В восприятии Оси некогда любимая поэтом Москва становится причиной его посмертного сумасшествия (и, кстати, реальных обстоятельств его смерти). И в итоге Маяковский оказывается неспособным выполнить своё поэтическое завещание. Чаемый поэтом сторонний взгляд на столицу (шире — на страну) уже невозможен из-за причастности современной Москвы к деструктивным силам хаоса, которым, как известно, чужды тонкие диалектические взаимодействия. Как заметил М. Липовецкий, именно по той же причине поплатился за своё священное безумие и Веничка: «Он не может не сбиться, ибо такова расплата за вовлечённость в абсурд. Таков неизбежный результат диалогического взаимодействия с хаосом <…> диалог требует вовлечённости».[178]

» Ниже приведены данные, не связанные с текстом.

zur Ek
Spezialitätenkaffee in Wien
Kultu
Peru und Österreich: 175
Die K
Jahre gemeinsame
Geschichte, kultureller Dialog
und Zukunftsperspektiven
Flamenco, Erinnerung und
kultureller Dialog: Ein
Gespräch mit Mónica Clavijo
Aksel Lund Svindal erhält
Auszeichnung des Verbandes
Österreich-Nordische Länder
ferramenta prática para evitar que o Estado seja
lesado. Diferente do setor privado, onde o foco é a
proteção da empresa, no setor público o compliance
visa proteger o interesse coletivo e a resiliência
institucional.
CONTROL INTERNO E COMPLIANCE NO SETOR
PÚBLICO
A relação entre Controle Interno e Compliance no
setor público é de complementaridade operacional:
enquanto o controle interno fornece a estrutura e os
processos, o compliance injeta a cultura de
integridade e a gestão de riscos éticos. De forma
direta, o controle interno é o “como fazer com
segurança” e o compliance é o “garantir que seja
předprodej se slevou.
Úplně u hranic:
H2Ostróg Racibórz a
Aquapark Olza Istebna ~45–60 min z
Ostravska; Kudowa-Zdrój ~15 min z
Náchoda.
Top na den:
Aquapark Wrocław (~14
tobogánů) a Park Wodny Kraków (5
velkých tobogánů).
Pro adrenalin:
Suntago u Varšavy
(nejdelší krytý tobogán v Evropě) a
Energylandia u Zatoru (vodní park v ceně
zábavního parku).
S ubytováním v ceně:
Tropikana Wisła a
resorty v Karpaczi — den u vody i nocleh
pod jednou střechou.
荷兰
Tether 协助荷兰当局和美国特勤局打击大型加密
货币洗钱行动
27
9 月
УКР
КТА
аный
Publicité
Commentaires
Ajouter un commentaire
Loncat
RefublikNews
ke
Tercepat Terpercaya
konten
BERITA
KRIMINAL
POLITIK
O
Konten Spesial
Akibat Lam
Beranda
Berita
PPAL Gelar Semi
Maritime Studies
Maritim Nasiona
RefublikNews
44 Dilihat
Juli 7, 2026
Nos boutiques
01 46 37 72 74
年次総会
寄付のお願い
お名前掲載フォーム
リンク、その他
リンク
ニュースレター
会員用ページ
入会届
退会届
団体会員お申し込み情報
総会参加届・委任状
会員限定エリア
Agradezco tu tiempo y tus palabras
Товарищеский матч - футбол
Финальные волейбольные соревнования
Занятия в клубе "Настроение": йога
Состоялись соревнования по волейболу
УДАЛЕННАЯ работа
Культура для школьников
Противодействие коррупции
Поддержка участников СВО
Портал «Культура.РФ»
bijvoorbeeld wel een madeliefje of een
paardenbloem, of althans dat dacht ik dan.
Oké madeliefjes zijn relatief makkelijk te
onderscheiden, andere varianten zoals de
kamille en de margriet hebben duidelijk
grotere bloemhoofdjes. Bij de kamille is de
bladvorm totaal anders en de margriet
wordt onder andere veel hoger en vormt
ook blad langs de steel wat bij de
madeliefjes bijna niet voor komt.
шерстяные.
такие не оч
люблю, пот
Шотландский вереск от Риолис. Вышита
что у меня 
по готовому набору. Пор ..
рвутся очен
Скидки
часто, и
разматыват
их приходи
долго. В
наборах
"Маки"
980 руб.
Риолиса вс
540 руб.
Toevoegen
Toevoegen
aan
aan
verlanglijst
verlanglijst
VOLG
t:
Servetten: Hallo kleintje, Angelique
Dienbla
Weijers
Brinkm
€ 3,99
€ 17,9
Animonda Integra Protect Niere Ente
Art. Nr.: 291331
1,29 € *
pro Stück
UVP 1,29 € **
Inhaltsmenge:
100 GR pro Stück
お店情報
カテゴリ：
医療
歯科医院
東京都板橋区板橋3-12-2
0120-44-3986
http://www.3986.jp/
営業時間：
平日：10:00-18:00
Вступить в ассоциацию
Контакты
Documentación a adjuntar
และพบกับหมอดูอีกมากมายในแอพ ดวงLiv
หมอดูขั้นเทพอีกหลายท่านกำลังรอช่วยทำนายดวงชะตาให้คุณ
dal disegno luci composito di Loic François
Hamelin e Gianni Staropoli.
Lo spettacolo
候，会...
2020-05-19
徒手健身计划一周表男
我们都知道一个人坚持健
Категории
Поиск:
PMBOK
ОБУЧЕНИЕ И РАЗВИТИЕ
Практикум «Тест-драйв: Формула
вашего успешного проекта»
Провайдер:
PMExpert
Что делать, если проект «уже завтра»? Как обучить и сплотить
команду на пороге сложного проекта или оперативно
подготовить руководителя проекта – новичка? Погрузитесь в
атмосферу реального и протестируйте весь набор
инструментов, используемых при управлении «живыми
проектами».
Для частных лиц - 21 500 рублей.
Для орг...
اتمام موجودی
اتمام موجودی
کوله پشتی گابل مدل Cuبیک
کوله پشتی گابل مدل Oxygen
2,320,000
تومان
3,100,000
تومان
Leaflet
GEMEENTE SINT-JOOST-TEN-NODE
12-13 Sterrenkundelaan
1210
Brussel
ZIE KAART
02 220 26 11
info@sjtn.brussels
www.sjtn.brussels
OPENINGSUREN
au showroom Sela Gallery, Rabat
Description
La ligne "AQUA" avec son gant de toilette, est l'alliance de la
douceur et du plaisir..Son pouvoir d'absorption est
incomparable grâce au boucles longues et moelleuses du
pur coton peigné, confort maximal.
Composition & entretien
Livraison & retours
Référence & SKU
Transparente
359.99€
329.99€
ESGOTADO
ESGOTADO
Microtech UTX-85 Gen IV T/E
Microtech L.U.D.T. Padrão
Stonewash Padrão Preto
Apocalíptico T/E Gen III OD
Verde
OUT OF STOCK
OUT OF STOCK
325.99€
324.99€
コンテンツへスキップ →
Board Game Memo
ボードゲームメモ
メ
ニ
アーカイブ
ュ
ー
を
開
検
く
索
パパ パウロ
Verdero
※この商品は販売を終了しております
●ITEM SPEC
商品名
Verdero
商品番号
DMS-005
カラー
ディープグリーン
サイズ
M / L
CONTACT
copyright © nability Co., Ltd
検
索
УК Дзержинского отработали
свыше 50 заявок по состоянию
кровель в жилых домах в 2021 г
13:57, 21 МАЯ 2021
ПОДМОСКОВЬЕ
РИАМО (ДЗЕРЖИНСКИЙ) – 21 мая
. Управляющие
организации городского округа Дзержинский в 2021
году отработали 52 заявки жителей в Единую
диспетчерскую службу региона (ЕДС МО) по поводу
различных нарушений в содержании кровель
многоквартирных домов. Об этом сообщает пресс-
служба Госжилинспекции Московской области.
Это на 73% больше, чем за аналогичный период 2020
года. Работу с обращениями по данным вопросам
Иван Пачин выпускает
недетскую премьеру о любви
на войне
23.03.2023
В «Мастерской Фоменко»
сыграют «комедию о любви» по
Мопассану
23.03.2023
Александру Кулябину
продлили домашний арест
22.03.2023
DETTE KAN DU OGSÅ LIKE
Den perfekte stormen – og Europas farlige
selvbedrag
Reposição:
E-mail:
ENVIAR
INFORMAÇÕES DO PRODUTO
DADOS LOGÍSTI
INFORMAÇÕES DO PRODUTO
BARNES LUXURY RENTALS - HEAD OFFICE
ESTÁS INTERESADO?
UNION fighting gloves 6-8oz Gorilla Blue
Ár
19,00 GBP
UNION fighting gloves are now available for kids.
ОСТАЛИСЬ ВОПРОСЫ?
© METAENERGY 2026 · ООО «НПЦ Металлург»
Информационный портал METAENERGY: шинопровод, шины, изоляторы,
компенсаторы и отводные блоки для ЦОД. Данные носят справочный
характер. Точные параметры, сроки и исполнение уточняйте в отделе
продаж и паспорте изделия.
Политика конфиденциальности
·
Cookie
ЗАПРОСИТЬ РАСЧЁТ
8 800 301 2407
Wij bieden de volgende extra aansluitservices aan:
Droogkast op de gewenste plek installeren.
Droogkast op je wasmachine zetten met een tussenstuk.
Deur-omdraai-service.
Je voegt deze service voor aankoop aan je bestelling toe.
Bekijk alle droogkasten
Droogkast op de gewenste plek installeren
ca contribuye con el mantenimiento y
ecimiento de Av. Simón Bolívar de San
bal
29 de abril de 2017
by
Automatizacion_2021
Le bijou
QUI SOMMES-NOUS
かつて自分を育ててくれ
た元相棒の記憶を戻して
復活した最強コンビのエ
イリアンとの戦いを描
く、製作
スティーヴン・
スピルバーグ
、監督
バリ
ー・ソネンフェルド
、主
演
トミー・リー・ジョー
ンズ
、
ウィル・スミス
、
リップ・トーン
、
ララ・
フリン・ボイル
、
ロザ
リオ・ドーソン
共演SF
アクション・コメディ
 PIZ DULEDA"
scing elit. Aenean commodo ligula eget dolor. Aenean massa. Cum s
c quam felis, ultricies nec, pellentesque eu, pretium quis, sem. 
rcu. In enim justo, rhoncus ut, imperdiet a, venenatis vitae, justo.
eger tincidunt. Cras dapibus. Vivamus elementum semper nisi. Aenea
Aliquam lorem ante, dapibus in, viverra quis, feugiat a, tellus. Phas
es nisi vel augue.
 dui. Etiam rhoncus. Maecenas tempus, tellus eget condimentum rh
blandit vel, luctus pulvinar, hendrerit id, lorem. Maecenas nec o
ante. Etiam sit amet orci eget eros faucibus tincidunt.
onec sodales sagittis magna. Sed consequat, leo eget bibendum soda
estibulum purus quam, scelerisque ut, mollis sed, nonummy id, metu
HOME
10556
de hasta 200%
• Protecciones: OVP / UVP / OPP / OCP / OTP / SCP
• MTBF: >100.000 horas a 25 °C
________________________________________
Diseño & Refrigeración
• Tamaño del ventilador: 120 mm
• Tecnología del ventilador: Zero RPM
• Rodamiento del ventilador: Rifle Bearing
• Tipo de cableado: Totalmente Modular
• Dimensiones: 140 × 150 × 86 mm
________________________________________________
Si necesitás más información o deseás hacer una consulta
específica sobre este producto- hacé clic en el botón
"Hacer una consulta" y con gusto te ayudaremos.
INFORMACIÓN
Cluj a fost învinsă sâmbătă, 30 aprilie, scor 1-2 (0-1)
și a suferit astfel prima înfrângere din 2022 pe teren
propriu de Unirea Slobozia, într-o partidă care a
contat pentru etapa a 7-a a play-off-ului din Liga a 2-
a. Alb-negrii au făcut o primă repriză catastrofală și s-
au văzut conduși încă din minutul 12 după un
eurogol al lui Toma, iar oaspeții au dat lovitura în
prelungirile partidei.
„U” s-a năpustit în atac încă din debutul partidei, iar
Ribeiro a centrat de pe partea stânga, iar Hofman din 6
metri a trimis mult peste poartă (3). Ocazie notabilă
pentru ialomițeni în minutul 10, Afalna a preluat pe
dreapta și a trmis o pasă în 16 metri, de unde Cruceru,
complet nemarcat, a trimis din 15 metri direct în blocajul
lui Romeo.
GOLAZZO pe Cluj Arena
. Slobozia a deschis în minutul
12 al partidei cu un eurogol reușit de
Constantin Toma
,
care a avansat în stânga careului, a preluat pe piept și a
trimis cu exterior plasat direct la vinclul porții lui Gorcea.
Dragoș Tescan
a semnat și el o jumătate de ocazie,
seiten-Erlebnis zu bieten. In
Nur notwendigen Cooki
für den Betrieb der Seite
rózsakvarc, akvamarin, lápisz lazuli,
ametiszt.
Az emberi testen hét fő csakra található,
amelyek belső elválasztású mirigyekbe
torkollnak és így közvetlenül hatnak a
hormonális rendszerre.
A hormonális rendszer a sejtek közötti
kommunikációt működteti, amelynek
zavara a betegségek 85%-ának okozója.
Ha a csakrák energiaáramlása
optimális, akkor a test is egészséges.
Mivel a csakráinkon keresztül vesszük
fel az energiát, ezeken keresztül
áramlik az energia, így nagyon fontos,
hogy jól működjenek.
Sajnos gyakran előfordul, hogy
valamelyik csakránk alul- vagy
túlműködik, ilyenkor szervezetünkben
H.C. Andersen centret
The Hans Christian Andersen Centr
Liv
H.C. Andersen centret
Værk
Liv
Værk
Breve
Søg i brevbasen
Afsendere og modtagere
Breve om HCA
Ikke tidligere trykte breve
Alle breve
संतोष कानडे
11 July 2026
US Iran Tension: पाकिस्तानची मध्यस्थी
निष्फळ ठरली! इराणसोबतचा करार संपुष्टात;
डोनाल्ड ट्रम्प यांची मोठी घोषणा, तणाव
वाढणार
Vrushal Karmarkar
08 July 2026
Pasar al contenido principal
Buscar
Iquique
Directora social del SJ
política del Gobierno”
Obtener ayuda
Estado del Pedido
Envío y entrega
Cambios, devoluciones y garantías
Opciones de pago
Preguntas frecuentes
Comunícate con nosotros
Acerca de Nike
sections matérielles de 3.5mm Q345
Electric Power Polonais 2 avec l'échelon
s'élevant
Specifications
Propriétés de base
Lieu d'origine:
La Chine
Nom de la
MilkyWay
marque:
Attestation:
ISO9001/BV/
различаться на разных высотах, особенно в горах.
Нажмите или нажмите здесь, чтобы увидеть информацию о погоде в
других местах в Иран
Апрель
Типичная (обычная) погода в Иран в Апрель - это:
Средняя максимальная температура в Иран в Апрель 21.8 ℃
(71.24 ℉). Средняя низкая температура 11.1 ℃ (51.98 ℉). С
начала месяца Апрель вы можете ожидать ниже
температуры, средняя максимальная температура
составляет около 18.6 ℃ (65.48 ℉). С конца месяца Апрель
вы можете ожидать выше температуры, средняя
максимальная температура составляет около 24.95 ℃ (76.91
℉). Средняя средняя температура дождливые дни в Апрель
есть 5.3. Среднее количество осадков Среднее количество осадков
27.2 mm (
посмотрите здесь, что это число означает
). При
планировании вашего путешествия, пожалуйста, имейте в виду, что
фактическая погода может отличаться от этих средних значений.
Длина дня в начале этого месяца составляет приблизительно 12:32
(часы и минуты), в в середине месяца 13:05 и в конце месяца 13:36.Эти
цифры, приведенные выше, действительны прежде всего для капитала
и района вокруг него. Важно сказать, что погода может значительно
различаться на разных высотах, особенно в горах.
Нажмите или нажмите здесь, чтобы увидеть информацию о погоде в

Ося последовательно развенчивает позицию стороннего наблюдателя за бытом столицы. Вначале он очень туманно намекает на драматические события, происшедшие с некоей девушкой, которая наивно полагала, что в наши дни в Москве можно оставаться «просто друзьями». А затем презрительно сравнивает наблюдателей с дрессированными собаками:
Собак учили во дворе команде «Рядом»<…>Команде «Рядом» сучки научились…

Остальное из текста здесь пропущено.